Do you believe in inspiration? How much of this poem was “received” and how much was the result of sweat and tears?
I believe if you take two steps toward the gods, they take three toward you. You have to show up to the writing desk every day (maybe you get the weekend off for good behavior) and make yourself available. This poem is definitely the result of the sweat and tears of my life with my father and the life of working at my writing. Poems come to me easily, but I only show them to my cat or my writing buddies, and they usually undergo major construction and remodeling.
How did this poem arrive at its final form? Did you consciously employ any principles of technique?

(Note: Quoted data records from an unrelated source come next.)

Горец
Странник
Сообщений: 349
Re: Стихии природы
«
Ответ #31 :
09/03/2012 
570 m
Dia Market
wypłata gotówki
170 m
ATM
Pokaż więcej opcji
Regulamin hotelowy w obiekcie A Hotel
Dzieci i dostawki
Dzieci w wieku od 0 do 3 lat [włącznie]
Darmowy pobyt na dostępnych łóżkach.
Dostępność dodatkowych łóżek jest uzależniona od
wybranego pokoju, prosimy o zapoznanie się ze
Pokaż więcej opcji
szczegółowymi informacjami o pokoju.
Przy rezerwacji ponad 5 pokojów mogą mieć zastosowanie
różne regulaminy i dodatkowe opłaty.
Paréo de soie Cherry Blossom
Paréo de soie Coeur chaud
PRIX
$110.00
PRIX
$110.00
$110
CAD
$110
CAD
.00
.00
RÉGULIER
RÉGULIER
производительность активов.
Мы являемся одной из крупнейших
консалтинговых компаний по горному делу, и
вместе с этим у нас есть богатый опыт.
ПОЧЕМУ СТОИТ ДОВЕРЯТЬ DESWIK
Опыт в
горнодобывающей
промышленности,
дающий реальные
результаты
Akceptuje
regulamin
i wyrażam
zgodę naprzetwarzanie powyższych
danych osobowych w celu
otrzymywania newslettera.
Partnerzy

I read my poems out loud over and over, so I memorize them and then can work on them wherever I travel during the day. I like to run almost every day, and I find that’s a good way to start revising. I get away from the writing desk, into a new place physically and can hear and see the poem more objectively. Sometimes I take my poem for a ride to the grocery store and we sit in the parking lot and talk to each other. In this particular poem, I consciously employed the use of present tense for more immediacy and tension. Also enjambment of some of the lines to give it that headlong rush of finding my father once again in this perilous state. I used dialogue to try and show us, father and daughter, and our ability to find humor in a ghastly situation. My father taught me how funny life is and to never give up. He never gave up. He won his battle with alcoholism when he was seventy-five years old.

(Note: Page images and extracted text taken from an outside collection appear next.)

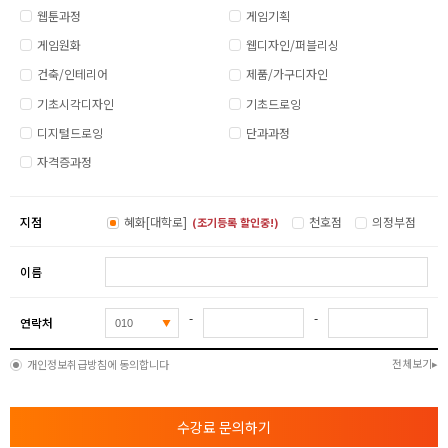
웹툰과정
게임기획
게임원화
웹디자인/퍼블리싱
건축/인테리어
제품/가구디자인
기초시각디자인
기초드로잉
디지털드로잉
단과과정
자격증과정
지점
혜화[대학로]
천호점
의정부점
(조기등록 할인중!)
이름
-
-
연락처
전체보기
개인정보취급방침에 동의합니다
수강료 문의하기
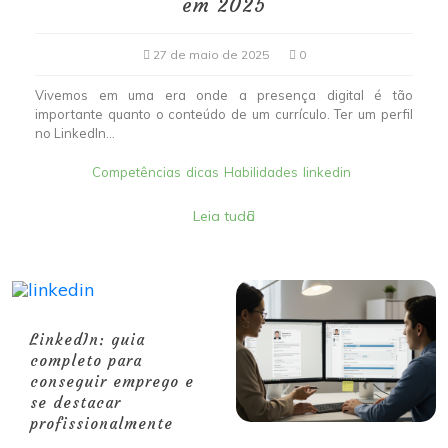
em 2025
27 de maio de 2025
0
Vivemos em uma era onde a presença digital é tão
importante quanto o conteúdo de um currículo. Ter um perfil
no LinkedIn...
Competências
dicas
Habilidades
linkedin
Leia tudo
LinkedIn: guia
completo para
conseguir emprego e
se destacar
profissionalmente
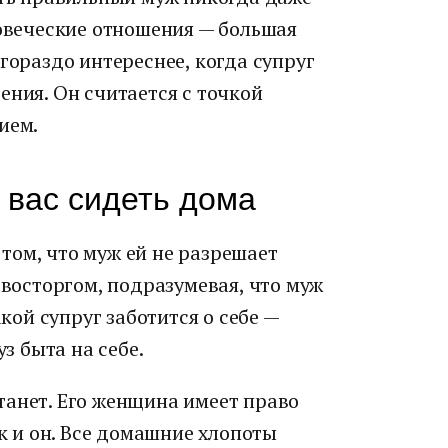
ловеческие отношения — большая
гораздо интереснее, когда супруг
ения. Он считается с точкой
ием.
 вас сидеть дома
том, что муж ей не разрешает
 восторгом, подразумевая, что муж
акой супруг заботится о себе —
уз быта на себе.
танет. Его женщина имеет право
ак и он. Все домашние хлопоты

How long after you finished this poem did it first appear in print?
This poem was published in The Sun about eight months after I finished it.
How long do you let a poem “sit” before you send it off into the world? Do you have any rules about this or does your practice vary with every poem?

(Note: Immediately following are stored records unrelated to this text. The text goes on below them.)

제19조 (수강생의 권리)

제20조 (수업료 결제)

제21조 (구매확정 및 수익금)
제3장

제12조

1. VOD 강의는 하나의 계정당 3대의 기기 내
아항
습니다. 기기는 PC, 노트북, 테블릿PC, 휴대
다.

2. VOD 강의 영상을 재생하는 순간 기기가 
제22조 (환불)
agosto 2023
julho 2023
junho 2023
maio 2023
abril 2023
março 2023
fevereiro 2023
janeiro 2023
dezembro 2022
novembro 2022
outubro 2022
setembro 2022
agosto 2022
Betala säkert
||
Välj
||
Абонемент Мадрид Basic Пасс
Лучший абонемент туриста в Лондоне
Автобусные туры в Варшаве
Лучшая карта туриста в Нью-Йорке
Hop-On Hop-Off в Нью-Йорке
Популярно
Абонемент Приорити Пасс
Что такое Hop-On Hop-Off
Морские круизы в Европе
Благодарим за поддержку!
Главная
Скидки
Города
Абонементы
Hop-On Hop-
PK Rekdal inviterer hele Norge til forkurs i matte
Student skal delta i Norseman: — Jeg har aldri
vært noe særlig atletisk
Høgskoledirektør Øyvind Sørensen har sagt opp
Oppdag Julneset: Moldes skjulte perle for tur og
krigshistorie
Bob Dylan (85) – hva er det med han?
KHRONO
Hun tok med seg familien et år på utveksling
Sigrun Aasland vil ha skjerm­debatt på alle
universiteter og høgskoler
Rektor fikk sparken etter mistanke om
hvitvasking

I usually workshop my poems, so they go through a grueling regime before I even think of sending them out into the world. I know this about myself now: at first, I simply believe my poems are wonderful. Then I slowly wake up from my ego-trance and realize, “Gee, this poem isn’t doing a thing.” But then I begin tinkering, or I start another poem with some of the better lines. It’s a process, one that I love. I love to have a poem in my head. The ride to the grocery store helps. I should write a book called, The Parking Lot Poems.
Could you talk about fact and fiction and how this poem negotiates the two?
This poem is all fact, except for the gun shop. There really was a bowling alley. And the last line is fiction.
Is this a narrative poem?
Do you have any particular audience in mind when you write, an ideal reader?
Most of the time, I write for myself, a dialogue of self and soul. It’s a conversation with the world, though, too. Of course, I want to be read, so I guess I do imagine a good-willed reader out there who enjoys my voice. My poems are a sort of spiritual autobiography. I think of everyone’s poems that way, and I love to hear what the spirit has to say in its incredible variety.
What is American about this poem?
Yep, this poem is all-American. Not exactly Leave it to Beaver fare, but American as apple pie with a side of vodka.
Was this poem finished or abandoned?
This poem was finished. Click, I heard the box shut. Someone taught me that a good close to a poem is both surprising and inevitable. I think I accomplished that here.